#### Problem to solve:
Every single entry needs to appear again exactly as given.
===== Data excerpts =====
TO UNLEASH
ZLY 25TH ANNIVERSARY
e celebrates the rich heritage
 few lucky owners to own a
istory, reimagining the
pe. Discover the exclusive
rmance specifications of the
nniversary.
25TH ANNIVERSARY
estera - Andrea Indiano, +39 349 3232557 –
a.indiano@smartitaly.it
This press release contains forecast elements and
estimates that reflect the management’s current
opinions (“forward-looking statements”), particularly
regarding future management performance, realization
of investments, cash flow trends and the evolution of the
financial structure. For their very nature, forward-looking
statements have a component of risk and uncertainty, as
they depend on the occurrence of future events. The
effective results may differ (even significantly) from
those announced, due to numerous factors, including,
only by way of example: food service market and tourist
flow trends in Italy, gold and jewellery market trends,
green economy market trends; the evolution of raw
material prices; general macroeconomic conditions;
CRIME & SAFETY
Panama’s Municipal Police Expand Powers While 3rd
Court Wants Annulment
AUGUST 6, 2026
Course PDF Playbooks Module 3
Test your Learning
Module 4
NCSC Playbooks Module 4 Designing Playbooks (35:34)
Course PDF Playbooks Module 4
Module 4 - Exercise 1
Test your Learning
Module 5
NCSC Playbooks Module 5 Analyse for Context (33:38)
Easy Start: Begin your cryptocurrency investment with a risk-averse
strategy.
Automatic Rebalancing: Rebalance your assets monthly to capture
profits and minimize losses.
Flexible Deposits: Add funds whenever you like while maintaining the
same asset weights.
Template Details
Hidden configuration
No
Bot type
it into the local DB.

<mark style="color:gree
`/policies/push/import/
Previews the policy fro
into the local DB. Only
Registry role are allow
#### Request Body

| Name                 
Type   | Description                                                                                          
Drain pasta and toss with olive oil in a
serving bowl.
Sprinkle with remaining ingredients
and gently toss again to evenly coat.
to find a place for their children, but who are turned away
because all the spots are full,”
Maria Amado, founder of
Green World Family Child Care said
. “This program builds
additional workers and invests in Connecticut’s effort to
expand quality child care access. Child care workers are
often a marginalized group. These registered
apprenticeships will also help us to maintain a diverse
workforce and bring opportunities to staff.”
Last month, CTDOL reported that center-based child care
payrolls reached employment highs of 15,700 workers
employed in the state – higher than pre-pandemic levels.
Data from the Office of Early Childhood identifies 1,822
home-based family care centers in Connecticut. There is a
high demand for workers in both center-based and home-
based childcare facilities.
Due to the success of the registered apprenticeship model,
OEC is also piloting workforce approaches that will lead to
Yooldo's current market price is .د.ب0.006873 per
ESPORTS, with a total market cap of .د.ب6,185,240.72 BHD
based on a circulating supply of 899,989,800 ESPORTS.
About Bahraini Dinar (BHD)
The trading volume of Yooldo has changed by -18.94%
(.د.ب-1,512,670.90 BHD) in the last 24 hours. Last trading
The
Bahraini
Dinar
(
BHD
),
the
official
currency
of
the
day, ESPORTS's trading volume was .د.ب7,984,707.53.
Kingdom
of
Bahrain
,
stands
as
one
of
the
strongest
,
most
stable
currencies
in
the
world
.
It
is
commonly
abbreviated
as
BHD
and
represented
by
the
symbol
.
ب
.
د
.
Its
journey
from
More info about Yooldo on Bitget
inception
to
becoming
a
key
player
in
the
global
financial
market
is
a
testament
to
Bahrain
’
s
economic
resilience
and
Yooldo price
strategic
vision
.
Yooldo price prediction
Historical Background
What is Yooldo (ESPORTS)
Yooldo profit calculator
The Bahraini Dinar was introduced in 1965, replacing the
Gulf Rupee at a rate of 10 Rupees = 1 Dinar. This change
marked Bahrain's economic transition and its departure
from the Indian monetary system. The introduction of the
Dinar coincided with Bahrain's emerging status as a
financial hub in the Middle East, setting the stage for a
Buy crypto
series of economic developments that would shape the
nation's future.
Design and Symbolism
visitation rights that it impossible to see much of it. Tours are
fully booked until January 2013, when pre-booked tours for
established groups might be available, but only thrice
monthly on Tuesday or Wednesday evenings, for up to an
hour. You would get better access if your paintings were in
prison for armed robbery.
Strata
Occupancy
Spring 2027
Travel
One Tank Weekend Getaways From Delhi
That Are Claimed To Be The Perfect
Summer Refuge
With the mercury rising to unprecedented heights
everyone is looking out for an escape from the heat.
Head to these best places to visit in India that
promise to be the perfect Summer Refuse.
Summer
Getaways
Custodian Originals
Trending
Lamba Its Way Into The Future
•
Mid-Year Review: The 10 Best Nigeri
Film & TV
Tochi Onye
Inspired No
=====
#### Answer to the exercise:
TO UNLEASH
ZLY 25TH ANNIVERSARY
e celebrates the rich heritage
 few lucky owners to own a
istory, reimagining the
pe. Discover the exclusive
rmance specifications of the
nniversary.
25TH ANNIVERSARY
estera - Andrea Indiano, +39 349 3232557 –
a.indiano@smartitaly.it
This press release contains forecast elements and
estimates that reflect the management’s current
opinions (“forward-looking statements”), particularly
regarding future management performance, realization
of investments, cash flow trends and the evolution of the
financial structure. For their very nature, forward-looking
statements have a component of risk and uncertainty, as
they depend on the occurrence of future events. The
effective results may differ (even significantly) from
those announced, due to numerous factors, including,
only by way of example: food service market and tourist
flow trends in Italy, gold and jewellery market trends,
green economy market trends; the evolution of raw
material prices; general macroeconomic conditions;
CRIME & SAFETY
Panama’s Municipal Police Expand Powers While 3rd
Court Wants Annulment
AUGUST 6, 2026
Course PDF Playbooks Module 3
Test your Learning
Module 4
NCSC Playbooks Module 4 Designing Playbooks (35:34)
Course PDF Playbooks Module 4
Module 4 - Exercise 1
Test your Learning
Module 5
NCSC Playbooks Module 5 Analyse for Context (33:38)
Easy Start: Begin your cryptocurrency investment with a risk-averse
strategy.
Automatic Rebalancing: Rebalance your assets monthly to capture
profits and minimize losses.
Flexible Deposits: Add funds whenever you like while maintaining the
same asset weights.
Template Details
Hidden configuration
No
Bot type
it into the local DB.

<mark style="color:gree
`/policies/push/import/
Previews the policy fro
into the local DB. Only
Registry role are allow
#### Request Body

| Name                 
Type   | Description                                                                                          
Drain pasta and toss with olive oil in a
serving bowl.
Sprinkle with remaining ingredients
and gently toss again to evenly coat.
to find a place for their children, but who are turned away
because all the spots are full,”
Maria Amado, founder of
Green World Family Child Care said
. “This program builds
additional workers and invests in Connecticut’s effort to
expand quality child care access. Child care workers are
often a marginalized group. These registered
apprenticeships will also help us to maintain a diverse
workforce and bring opportunities to staff.”
Last month, CTDOL reported that center-based child care
payrolls reached employment highs of 15,700 workers
employed in the state – higher than pre-pandemic levels.
Data from the Office of Early Childhood identifies 1,822
home-based family care centers in Connecticut. There is a
high demand for workers in both center-based and home-
based childcare facilities.
Due to the success of the registered apprenticeship model,
OEC is also piloting workforce approaches that will lead to
Yooldo's current market price is .د.ب0.006873 per
ESPORTS, with a total market cap of .د.ب6,185,240.72 BHD
based on a circulating supply of 899,989,800 ESPORTS.
About Bahraini Dinar (BHD)
The trading volume of Yooldo has changed by -18.94%
(.د.ب-1,512,670.90 BHD) in the last 24 hours. Last trading
The
Bahraini
Dinar
(
BHD
),
the
official
currency
of
the
day, ESPORTS's trading volume was .د.ب7,984,707.53.
Kingdom
of
Bahrain
,
stands
as
one
of
the
strongest
,
most
stable
currencies
in
the
world
.
It
is
commonly
abbreviated
as
BHD
and
represented
by
the
symbol
.
ب
.
د
.
Its
journey
from
More info about Yooldo on Bitget
inception
to
becoming
a
key
player
in
the
global
financial
market
is
a
testament
to
Bahrain
’
s
economic
resilience
and
Yooldo price
strategic
vision
.
Yooldo price prediction
Historical Background
What is Yooldo (ESPORTS)
Yooldo profit calculator
The Bahraini Dinar was introduced in 1965, replacing the
Gulf Rupee at a rate of 10 Rupees = 1 Dinar. This change
marked Bahrain's economic transition and its departure
from the Indian monetary system. The introduction of the
Dinar coincided with Bahrain's emerging status as a
financial hub in the Middle East, setting the stage for a
Buy crypto
series of economic developments that would shape the
nation's future.
Design and Symbolism
visitation rights that it impossible to see much of it. Tours are
fully booked until January 2013, when pre-booked tours for
established groups might be available, but only thrice
monthly on Tuesday or Wednesday evenings, for up to an
hour. You would get better access if your paintings were in
prison for armed robbery.
Strata
Occupancy
Spring 2027
Travel
One Tank Weekend Getaways From Delhi
That Are Claimed To Be The Perfect
Summer Refuge
With the mercury rising to unprecedented heights
everyone is looking out for an escape from the heat.
Head to these best places to visit in India that
promise to be the perfect Summer Refuse.
Summer
Getaways
Custodian Originals
Trending
Lamba Its Way Into The Future
•
Mid-Year Review: The 10 Best Nigeri
Film & TV
Tochi Onye
Inspired No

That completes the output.